L’intrigue tourne autour d’une confrontation entre Peachum (Jacques Girard) et Macheath, dit Mackie-le-Couteau (Sébastien Ricard). Avec sa Société « L’ami des mendiants », Peachum exploite les pauvres gens et contrôle jalousement son territoire contre Mackie, le roi des brigands. L’un exploite la misère humaine et le sentiment de pitié qu’elle suscite ; l’autre vole et tue sans trop avoir à s’inquiéter. Leur rivalité éclatera lorsque l’unique fille des Peachum, Polly (Ève Gadouas) avoue à ses parents son mariage avec Mackie. Craignant de perdre son lucratif commerce, Peachum manigance alors l’emprisonnement de son gendre. Toutes les magouilles sont bonnes pour faire prévaloir la loi du plus fort, loi qui s’éloigne de celle au fondement de la justice sociale.

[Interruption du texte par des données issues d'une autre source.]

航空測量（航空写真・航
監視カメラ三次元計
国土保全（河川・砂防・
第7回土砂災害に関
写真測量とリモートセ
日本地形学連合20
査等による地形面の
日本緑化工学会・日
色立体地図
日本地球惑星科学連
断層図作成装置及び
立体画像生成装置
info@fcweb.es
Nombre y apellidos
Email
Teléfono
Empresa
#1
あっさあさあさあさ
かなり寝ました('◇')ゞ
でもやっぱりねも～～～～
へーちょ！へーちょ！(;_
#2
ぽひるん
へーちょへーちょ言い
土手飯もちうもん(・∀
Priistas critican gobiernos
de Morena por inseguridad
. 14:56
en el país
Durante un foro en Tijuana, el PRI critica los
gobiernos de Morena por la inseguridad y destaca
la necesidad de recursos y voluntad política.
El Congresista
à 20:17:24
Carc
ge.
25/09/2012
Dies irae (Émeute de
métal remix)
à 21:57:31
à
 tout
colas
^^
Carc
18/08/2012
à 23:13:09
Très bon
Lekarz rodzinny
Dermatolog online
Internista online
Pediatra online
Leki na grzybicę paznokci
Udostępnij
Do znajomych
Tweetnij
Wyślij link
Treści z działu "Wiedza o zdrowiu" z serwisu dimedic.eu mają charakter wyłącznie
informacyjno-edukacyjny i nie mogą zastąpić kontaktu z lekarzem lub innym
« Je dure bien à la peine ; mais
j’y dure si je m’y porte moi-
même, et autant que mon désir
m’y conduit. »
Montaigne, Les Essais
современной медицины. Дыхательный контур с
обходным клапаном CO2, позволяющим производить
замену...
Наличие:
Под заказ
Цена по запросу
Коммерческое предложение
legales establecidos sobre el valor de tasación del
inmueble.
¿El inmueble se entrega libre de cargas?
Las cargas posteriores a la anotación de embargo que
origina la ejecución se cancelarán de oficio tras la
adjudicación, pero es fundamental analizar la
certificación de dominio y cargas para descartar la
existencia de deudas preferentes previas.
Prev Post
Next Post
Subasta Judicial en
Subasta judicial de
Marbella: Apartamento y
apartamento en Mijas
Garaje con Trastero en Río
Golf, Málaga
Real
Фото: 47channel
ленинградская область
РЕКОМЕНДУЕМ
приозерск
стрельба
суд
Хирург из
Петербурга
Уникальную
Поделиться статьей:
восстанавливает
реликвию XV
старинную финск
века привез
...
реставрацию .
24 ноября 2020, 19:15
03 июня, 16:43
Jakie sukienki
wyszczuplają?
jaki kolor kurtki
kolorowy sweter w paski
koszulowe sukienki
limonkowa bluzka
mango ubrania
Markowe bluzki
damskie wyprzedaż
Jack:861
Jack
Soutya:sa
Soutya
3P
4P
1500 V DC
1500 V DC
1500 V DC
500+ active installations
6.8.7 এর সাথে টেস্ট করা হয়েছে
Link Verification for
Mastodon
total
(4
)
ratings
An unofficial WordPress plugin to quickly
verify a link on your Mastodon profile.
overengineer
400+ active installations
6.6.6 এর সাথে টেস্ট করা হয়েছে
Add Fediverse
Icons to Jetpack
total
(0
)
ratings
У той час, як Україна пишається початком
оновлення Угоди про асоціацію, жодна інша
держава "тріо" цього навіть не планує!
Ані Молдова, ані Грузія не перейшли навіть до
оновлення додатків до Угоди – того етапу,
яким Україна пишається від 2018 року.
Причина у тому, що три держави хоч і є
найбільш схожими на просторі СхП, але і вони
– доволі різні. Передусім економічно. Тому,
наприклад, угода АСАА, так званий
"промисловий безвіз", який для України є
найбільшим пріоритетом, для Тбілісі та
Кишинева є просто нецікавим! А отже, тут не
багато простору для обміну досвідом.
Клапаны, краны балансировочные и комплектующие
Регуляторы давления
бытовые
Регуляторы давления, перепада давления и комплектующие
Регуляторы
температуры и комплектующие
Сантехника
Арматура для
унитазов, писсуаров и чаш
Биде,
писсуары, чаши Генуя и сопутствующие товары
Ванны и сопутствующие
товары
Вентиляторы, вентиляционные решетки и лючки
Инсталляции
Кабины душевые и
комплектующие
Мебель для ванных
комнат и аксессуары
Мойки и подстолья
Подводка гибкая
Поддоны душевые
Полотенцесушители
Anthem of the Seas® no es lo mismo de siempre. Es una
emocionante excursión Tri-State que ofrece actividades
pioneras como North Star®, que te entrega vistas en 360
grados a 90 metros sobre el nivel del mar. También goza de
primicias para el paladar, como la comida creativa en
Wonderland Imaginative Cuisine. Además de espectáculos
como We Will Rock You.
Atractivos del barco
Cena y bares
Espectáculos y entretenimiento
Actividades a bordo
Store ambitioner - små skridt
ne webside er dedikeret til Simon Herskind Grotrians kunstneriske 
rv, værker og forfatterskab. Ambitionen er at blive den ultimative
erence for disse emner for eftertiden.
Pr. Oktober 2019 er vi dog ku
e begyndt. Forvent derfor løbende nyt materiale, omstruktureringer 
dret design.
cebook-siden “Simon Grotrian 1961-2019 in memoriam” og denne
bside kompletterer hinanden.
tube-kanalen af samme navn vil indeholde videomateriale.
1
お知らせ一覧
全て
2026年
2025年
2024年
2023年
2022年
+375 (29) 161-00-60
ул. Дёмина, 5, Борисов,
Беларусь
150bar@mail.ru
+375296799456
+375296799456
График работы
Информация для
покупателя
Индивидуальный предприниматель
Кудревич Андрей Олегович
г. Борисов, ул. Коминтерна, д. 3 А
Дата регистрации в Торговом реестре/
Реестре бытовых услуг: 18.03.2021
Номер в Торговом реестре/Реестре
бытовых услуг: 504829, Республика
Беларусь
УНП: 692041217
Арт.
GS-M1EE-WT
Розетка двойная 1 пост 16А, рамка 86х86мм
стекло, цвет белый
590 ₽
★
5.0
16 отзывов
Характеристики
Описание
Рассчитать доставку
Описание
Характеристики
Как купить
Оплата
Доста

Aux yeux de Brecht, l’homme est un loup pour l’homme. Avant le partage, il y a le désir égoïste et la satisfaction des besoins. « La soupe d’abord, ensuite la morale ! » rappelle un des chants magnifiquement orchestrés par Bernard Falaise et son groupe de musiciens. C’est encore plus vrai lorsque la morale n’est que le produit d’un État bourgeois avide de conserver ses prérogatives. À l’époque de Brecht, c’était l’expressionnisme qui en arts visuels incarnait l’esprit de révolte vis-à-vis de cette déroute spirituelle qui mènera au fascisme. Or, son théâtre, même distant par rapport à cette esthétique, n’en revendique pas moins la satire contre la misère sociale. Pour Haentjens, le second défi était de ramener le texte à son potentiel critique, de transmettre au spectateur des interrogations sur l’état du monde actuel. La récente crise financière, la gestion des fonds publics trop souvent teintée de corruption, l’indignation populaire que cela soulève lui donnent l’occasion de réactualiser ce théâtre pour le temps présent. Elle a su nous rappeler que le propos de Brecht se demandant avec désinvolture « de quoi vit l’homme ? » invite à prendre conscience des injustices sociales qui prévalent dans un système économique basé sur le profit.